Na análise dos órgãos competentes, o objetivo da medida adotada está diretamente ligado ao desejo de aumentar a produtividade das empresas, mas sem sobrecarregar os colaboradores. Como resultado da mudança de curso, é esperado que os trabalhadores consigam exercer suas funções com maestria, sobrando mais tempo para dedicar à família.
Após dois anos do início do projeto-piloto, a Alemanha verificou que as companhias participantes não sofreram prejuízos, tornando o protocolo uma obrigatoriedade.

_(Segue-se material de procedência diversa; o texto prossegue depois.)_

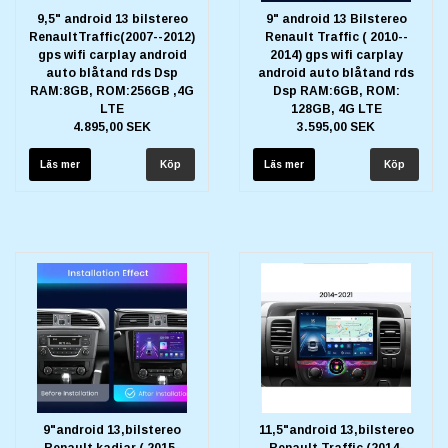
9,5" android 13 bilstereo
9" android 13 Bilstereo
RenaultTraffic(2007--2012)
Renault Traffic ( 2010--
gps wifi carplay android
2014) gps wifi carplay
auto blåtand rds Dsp
android auto blåtand rds
RAM:8GB, ROM:256GB ,4G
Dsp RAM:6GB, ROM:
LTE
128GB, 4G LTE
4.895,00 SEK
3.595,00 SEK
Läs mer
Läs mer
9"android 13,bilstereo
11,5"android 13,bilstereo
Renault kadjar ( 2015-
Renault Traffic (2014-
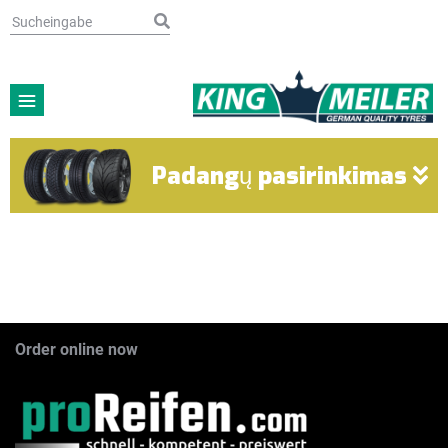
Padangų pasirinkimas
Order online now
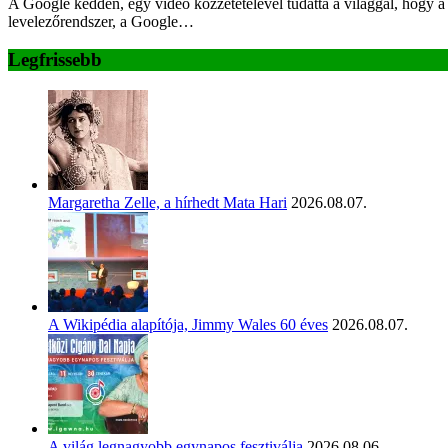
A Google kedden, egy videó közzétételével tudatta a világgal, hogy a 
levelezőrendszer, a Google…
Legfrissebb
Margaretha Zelle, a hírhedt Mata Hari
2026.08.07.
A Wikipédia alapítója, Jimmy Wales 60 éves
2026.08.07.
A világ legnagyobb egynapos fesztiválja
2026.08.06.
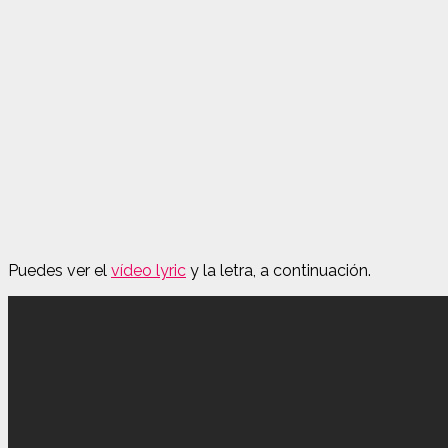
Puedes ver el
vídeo lyric
y la letra, a continuación.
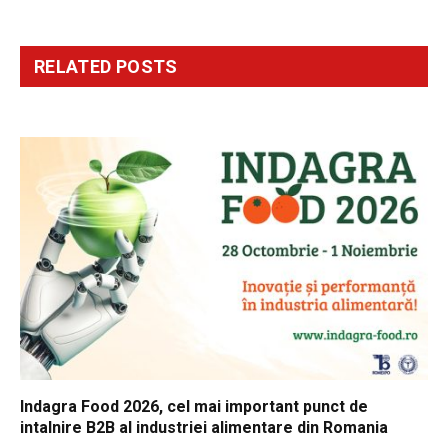
RELATED
POSTS
Indagra Food 2026, cel mai important punct de
intalnire B2B al industriei alimentare din Romania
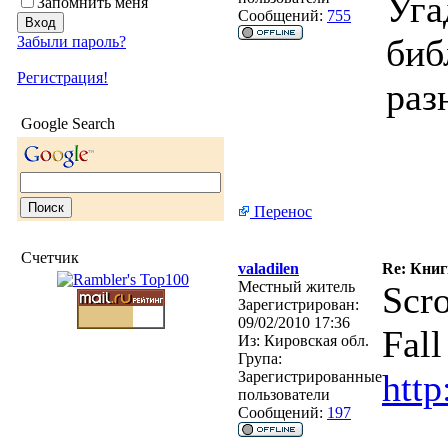
Уга
Запомнить меня
Сообщений:
755
биб
Забыли пароль?
Регистрация!
раз
Google Search
Перенос
Счетчик
valadilen
Re: Кни
Местный житель
Scr
Зарегистрирован:
09/02/2010 17:36
Fall
Из:
Кировская обл.
Група:
http
Зарегистрированные
пользователи
Сообщений:
197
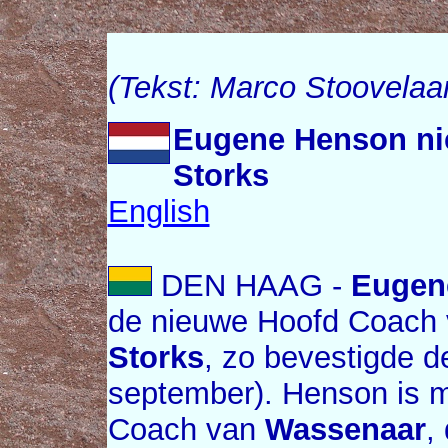
(Tekst: Marco Stoovelaa
Eugene Henson ni
Storks
English
DEN HAAG -
Eugen
de nieuwe Hoofd Coach 
Storks
, zo bevestigde d
september). Henson is 
Coach van
Wassenaar
,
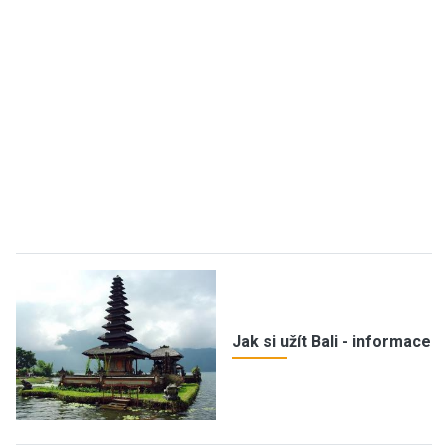
Jak si užít Bali - informace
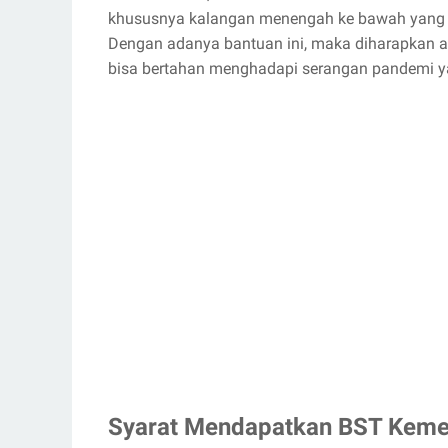
khususnya kalangan menengah ke bawah yang 
Dengan adanya bantuan ini, maka diharapkan 
bisa bertahan menghadapi serangan pandemi y
Syarat Mendapatkan BST Kem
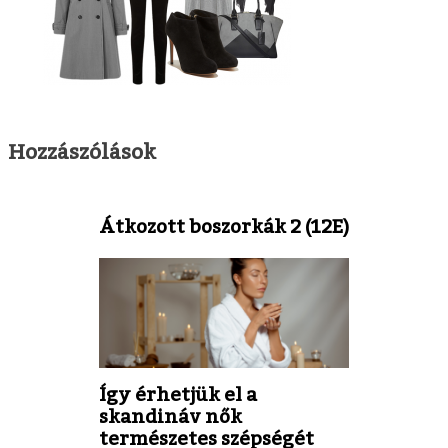
Hozzászólások
Átkozott boszorkák 2 (12E)
Így érhetjük el a
skandináv nők
természetes szépségét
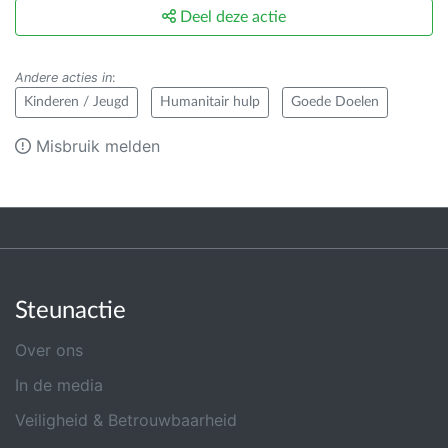
Deel deze actie
Andere acties in
:
Kinderen / Jeugd
Humanitair hulp
Goede Doelen
Misbruik melden
Steunactie
Over ons
In de media
Veiligheid & Betrouwbaarheid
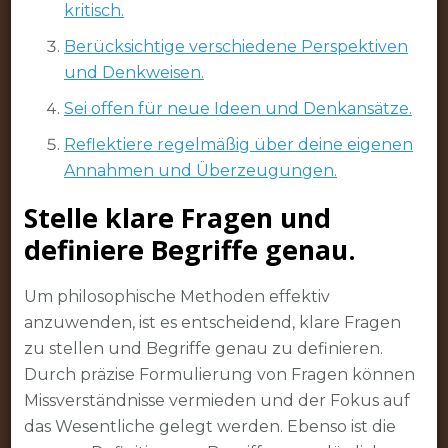
kritisch.
Berücksichtige verschiedene Perspektiven
und Denkweisen.
Sei offen für neue Ideen und Denkansätze.
Reflektiere regelmäßig über deine eigenen
Annahmen und Überzeugungen.
Stelle klare Fragen und
definiere Begriffe genau.
Um philosophische Methoden effektiv
anzuwenden, ist es entscheidend, klare Fragen
zu stellen und Begriffe genau zu definieren.
Durch präzise Formulierung von Fragen können
Missverständnisse vermieden und der Fokus auf
das Wesentliche gelegt werden. Ebenso ist die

Conforme pesquisa encabeçada pela Universidade de Münster em conjunto com a consultoria 4 Day Week Global, foi mostrado que 70% das empresas que participaram da medida continuam implementando alguma forma de redução da jornada.
Para uma melhor compreensão, o país europeu levou em consideração o modelo 100-80-100, que consiste em 100% do salário, 80% da jornada de trabalho e 100% de produtividade. Como resultado do sucesso da empreitada, o mesmo mecanismo passou a vigorar em Valência (ESP), Portugal e no Reino Unido. Nesse ínterim, participaram do projeto-piloto 45 empresas de diversos segmentos.
Resultado da nova imposição na Alemanha
Embora a movimentação tenha ligado o sinal de alerta dos empresários em um primeiro momento, a prática mostrou não haver arestas para preocupações. Isso porque, ao longo dos anos, cada companhia passou a organizar os setores conforme as suas necessidades. Como consequência da liberdade de escolha, nem todas as empresas adotaram a jornada de trabalho de segunda a quinta-feira.
Segundo os levantamentos recentes, aproximadamente 22% das companhias participantes adaptaram o esquema inicial para abordagens mais flexíveis. Assim, foram redesenhadas a redução da jornada anual, semanas alternadas ou ajustes internos com base na carga de trabalho. Portanto, tem sido comum um quadro montado com a eliminação de tarefas supérfluas, menos reuniões desnecessárias e maior autonomia para as equipes.
Para coroar de vez o protocolo na realidade social, o programa piloto mostrou que, apesar de manter 80% da jornada de trabalho inicial, não houve quedas nos níveis de lucro ou produtividade. Por outro lado, foram relatadas pequenas melhorias em comparação com o ponto de partida. Em outras palavras, conseguiram alcançar os mesmos resultados em menos tempo.